The problem starts right when the Windows needs to run x86/x64 programs on an Arm computer. For this, the system needs to use the emulation technique. However, emulating the instructions for x86/x64 programs is very processing intensive. The result is that the program’s performance is lower than if it were run natively. In more extreme cases, the software even crashes and closes suddenly.
The ideal scenario is for software developers to make x86/x64 and Arm versions of their programs. But this is a lot of work. There are even tools that help the programmer to do this platform portability. But even with this help, the work is still huge. That’s where the Arm64EC.
Arm64EC: the salvation of the homeland
But what is this Arm64EC guy anyway? It is a Application Binary Interface (ABI, for its acronym in English). In practice, what this interface does is allow developer to use Arm codes and x64 codes in the same program. In this way, Arm code is executed natively by computers with Arm chips and x64 code is emulated by the system.
But how will this enable better Windows performance on Arm computers? The idea with Arm64EC is that the crucial part of the software, i.e. the most important functions, are written in Arm. The secondary functions will be written in x64 anyway.
That way, when the user runs the program, the main part of it will run natively on Arm.
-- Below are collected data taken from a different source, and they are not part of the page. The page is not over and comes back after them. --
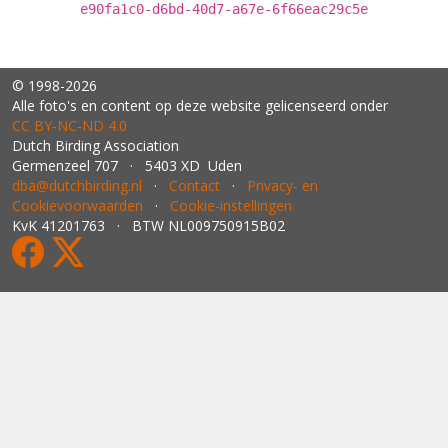
e90fa1c0-d6bd-40d7-a67e-6f66eac29c5e
© 1998-2026
Alle foto's en content op deze website gelicenseerd onder
CC BY‑NC‑ND 4.0
Dutch Birding Association
Germenzeel 707 · 5403 XD Uden
dba@dutchbirding.nl
·
Contact
·
Privacy- en
Cookievoorwaarden
·
Cookie-instellingen
KvK 41201763 · BTW NL009750915B02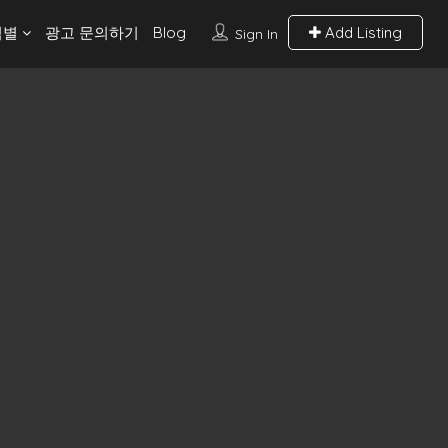
역별
광고 문의하기
Blog
Add Listing
Sign In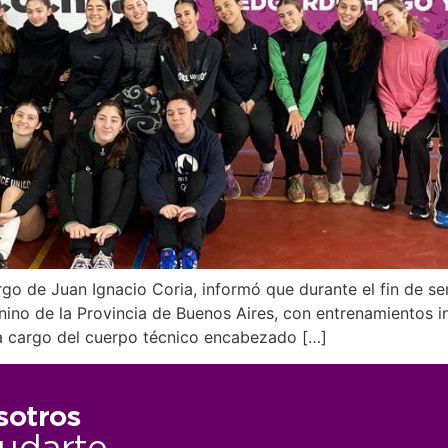
rgo de Juan Ignacio Coria, informó que durante el fin de s
no de la Provincia de Buenos Aires, con entrenamientos in
a cargo del cuerpo técnico encabezado […]
sotros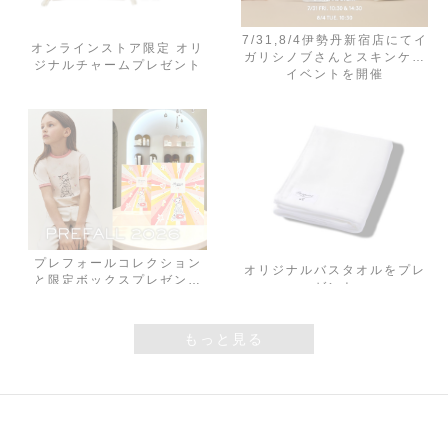
7/31,8/4伊勢丹新宿店にてイ
オンラインストア限定 オリ
ガリシノブさんとスキンケア
ジナルチャームプレゼント
イベントを開催
プレフォールコレクション
オリジナルバスタオルをプレ
と限定ボックスプレゼント
ゼント
お知らせ
もっと見る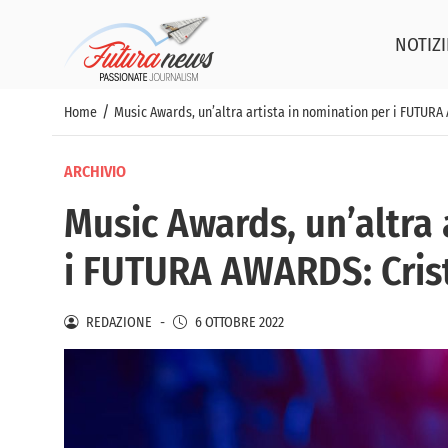
NOTIZI
/
Home
Music Awards, un’altra artista in nomination per i FUTURA
ARCHIVIO
Music Awards, un’altra 
i FUTURA AWARDS: Crist
REDAZIONE
-
6 OTTOBRE 2022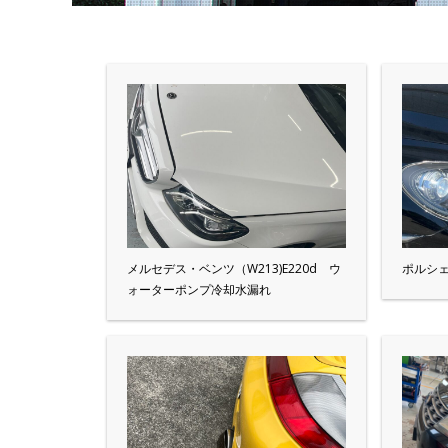
メルセデス・ベンツ（W213)E220d ウ
ポルシェ
ォーターポンプ冷却水漏れ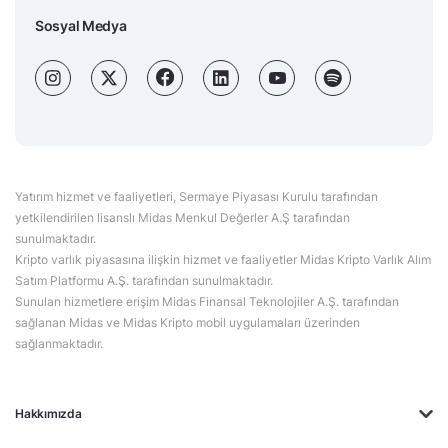
Sosyal Medya
Yatırım hizmet ve faaliyetleri, Sermaye Piyasası Kurulu tarafından
yetkilendirilen lisanslı Midas Menkul Değerler A.Ş tarafından
sunulmaktadır.
Kripto varlık piyasasına ilişkin hizmet ve faaliyetler Midas Kripto Varlık Alım
Satım Platformu A.Ş. tarafından sunulmaktadır.
Sunulan hizmetlere erişim Midas Finansal Teknolojiler A.Ş. tarafından
sağlanan Midas ve Midas Kripto mobil uygulamaları üzerinden
sağlanmaktadır.
Hakkımızda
The result of this is better performance. The secondary functions, because they are not as important or as used, can be emulated without impacting so much on the overall performance of the software.
In addition, this strategy gives developers the opportunity to migrate their software little by little, without all that rush. That way, they can make a hierarchy of functions, migrating the most important ones first and leaving the least relevant ones for last.
Microsoft itself highlights how this interface can help developers:
“With the Arm64EC, you can choose to start slowly and progress gradually. You can identify a part of your codebase that would benefit the most from native performance and remake it as Arm64EC. The rest of the app will remain fully functional as x64 emulated, but the recompiled Arm64EC parts will be at native speed.”
It may be that Windows now performs better on Arm chips.